> **Your instructions**: Tell how many lines in the listing below contain the word "Continue", giving the number alone.

::::::

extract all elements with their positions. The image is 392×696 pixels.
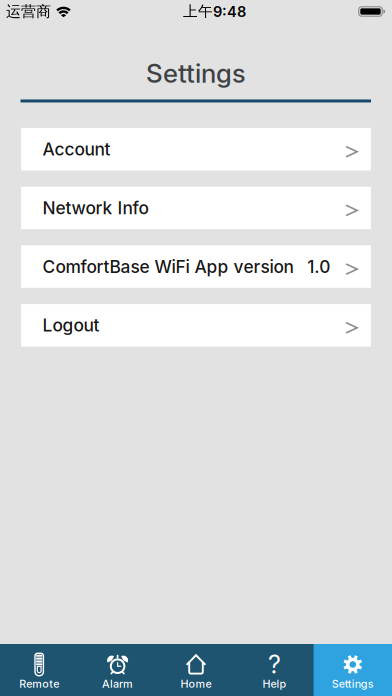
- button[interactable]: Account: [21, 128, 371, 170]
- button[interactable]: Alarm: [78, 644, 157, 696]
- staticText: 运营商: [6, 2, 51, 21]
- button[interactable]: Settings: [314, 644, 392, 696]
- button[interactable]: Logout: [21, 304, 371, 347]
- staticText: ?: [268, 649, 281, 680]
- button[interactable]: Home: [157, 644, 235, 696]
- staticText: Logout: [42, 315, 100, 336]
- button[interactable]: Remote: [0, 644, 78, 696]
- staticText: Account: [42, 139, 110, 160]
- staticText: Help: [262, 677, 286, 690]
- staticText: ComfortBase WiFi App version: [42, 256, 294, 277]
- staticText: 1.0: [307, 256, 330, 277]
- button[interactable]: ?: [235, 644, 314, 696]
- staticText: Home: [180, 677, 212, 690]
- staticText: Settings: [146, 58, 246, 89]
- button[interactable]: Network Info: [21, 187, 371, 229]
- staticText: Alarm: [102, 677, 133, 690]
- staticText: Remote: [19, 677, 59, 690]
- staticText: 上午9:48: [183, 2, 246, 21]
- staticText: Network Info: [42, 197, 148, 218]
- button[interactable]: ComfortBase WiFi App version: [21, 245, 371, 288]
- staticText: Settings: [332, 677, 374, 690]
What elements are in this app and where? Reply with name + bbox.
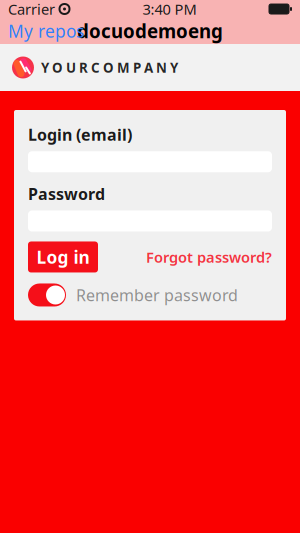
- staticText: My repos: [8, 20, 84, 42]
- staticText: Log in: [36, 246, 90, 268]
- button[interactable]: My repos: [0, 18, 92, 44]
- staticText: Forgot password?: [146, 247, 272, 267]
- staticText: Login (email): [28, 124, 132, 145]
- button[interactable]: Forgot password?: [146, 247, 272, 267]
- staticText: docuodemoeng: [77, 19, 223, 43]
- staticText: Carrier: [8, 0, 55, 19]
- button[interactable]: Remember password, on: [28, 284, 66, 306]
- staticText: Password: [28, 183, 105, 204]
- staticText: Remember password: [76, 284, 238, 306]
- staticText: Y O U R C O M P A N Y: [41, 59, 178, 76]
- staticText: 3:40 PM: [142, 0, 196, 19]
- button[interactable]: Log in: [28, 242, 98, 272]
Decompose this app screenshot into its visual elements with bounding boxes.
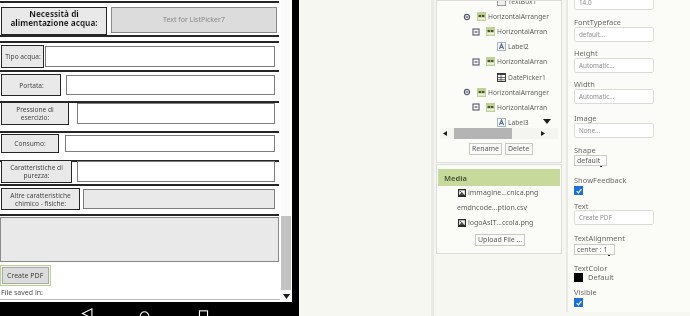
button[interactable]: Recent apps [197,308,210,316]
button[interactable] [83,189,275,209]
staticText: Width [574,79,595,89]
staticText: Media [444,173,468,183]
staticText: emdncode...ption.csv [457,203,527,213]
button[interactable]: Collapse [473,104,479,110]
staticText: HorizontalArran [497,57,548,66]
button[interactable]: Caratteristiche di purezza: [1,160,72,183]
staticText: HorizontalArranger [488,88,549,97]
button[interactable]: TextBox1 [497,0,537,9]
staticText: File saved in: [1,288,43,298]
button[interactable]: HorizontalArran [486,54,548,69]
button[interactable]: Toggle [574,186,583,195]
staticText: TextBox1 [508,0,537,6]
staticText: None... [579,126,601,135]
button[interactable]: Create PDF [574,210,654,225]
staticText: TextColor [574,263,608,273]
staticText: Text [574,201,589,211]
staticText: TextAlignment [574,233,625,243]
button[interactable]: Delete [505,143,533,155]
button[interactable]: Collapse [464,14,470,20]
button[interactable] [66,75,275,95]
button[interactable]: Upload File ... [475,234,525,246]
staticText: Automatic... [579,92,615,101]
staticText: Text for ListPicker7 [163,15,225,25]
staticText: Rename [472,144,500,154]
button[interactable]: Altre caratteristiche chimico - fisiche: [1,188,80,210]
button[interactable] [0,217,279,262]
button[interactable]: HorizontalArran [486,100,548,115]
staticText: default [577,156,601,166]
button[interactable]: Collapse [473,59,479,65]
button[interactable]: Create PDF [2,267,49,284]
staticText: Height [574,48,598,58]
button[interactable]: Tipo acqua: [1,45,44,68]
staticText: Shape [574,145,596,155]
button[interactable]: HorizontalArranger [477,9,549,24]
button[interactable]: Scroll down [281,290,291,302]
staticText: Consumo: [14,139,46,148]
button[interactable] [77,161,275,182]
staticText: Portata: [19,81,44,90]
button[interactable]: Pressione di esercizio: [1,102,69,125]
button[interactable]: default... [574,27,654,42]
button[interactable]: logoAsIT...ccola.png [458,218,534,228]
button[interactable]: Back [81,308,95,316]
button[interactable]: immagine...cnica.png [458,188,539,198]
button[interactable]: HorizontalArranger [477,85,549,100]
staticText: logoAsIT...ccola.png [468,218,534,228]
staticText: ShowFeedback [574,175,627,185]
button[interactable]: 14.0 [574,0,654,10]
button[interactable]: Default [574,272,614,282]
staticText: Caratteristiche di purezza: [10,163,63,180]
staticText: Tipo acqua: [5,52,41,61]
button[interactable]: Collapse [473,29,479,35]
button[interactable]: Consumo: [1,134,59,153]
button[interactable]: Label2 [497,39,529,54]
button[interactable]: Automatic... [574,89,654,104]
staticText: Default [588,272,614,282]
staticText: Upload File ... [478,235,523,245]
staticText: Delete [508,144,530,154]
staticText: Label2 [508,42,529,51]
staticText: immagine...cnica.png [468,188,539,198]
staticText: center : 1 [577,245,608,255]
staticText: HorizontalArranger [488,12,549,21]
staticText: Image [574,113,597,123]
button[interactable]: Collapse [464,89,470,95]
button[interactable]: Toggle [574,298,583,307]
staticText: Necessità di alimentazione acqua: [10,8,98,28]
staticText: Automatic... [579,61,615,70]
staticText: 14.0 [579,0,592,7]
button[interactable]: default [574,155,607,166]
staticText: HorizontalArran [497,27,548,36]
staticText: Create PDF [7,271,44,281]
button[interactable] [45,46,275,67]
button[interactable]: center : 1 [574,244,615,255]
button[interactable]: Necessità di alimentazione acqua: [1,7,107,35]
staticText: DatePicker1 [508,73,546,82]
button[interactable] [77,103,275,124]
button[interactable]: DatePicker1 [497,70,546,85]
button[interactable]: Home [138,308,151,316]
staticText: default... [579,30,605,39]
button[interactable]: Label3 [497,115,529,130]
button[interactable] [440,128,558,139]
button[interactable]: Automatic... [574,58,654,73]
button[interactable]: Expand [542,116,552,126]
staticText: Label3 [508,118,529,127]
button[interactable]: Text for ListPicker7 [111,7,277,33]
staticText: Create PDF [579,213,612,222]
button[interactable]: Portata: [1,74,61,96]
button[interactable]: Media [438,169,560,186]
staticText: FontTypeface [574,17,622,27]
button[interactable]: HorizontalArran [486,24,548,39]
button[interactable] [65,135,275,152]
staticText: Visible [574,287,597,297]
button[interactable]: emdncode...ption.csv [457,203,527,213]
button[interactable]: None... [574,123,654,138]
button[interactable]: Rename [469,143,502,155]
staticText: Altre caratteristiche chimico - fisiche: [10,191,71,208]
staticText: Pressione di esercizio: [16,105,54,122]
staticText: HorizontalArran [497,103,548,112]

::::::

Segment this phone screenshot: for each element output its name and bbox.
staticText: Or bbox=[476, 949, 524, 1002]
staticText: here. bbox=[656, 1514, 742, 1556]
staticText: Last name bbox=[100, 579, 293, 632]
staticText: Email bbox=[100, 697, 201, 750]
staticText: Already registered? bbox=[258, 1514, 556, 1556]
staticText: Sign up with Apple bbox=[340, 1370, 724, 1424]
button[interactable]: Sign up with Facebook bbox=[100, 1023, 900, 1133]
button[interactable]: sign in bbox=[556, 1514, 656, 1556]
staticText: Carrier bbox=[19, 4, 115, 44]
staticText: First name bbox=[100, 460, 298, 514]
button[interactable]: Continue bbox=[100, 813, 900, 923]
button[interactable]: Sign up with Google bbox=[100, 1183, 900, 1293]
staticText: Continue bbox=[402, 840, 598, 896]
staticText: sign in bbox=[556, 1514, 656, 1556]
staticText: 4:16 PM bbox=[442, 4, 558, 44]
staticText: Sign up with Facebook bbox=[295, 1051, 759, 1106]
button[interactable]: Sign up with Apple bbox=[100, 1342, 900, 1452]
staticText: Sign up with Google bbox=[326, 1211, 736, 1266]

::::::

> **Written answer**: 2